───── EXERCISE DATA

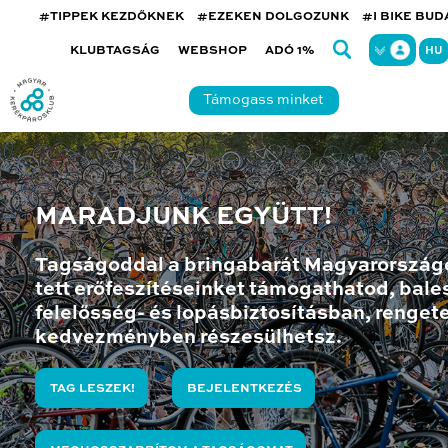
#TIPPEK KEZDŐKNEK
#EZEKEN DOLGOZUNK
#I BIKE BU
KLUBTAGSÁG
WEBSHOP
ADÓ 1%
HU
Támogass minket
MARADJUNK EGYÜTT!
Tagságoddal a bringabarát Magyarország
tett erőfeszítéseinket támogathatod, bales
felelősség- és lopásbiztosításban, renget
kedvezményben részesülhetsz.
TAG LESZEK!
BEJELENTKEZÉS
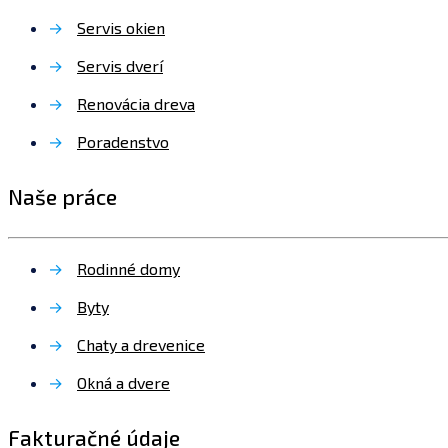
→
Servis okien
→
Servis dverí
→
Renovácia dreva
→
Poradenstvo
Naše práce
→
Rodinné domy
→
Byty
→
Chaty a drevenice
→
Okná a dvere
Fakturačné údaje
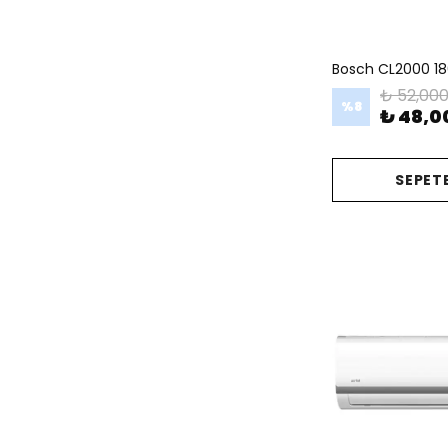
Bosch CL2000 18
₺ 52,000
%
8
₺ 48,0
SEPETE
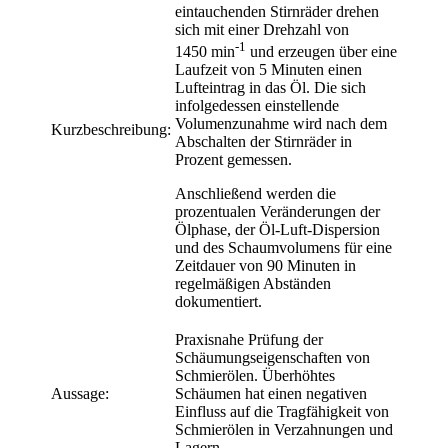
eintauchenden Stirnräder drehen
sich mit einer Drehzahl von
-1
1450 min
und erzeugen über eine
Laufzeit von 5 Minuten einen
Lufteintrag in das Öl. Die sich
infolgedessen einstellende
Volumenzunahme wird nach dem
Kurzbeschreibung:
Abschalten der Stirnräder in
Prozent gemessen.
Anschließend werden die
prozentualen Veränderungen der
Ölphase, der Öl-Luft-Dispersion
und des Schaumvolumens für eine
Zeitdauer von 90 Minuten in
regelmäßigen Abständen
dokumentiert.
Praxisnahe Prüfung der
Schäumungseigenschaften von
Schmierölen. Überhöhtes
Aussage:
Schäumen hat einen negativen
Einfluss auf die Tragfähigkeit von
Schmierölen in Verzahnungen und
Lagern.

──────────
───── EXERCISE DATA

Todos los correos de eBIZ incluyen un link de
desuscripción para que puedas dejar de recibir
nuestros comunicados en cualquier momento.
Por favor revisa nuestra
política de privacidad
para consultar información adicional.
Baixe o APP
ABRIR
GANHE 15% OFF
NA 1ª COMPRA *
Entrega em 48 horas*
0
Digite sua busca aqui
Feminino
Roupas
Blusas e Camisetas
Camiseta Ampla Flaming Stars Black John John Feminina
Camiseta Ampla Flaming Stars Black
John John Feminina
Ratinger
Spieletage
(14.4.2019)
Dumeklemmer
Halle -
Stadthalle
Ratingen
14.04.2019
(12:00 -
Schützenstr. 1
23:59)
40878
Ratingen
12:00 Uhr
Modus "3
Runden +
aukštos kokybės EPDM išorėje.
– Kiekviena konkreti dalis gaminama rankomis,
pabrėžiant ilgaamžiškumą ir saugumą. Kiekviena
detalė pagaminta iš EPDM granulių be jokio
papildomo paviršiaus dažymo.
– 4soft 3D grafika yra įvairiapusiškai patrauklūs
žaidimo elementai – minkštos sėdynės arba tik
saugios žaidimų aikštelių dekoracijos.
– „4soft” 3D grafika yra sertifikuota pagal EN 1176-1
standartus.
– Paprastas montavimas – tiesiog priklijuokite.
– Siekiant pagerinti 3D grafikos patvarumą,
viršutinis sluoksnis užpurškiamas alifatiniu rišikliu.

──────────

Return only the count of lines in the listing above that hold the string "Feminina".

2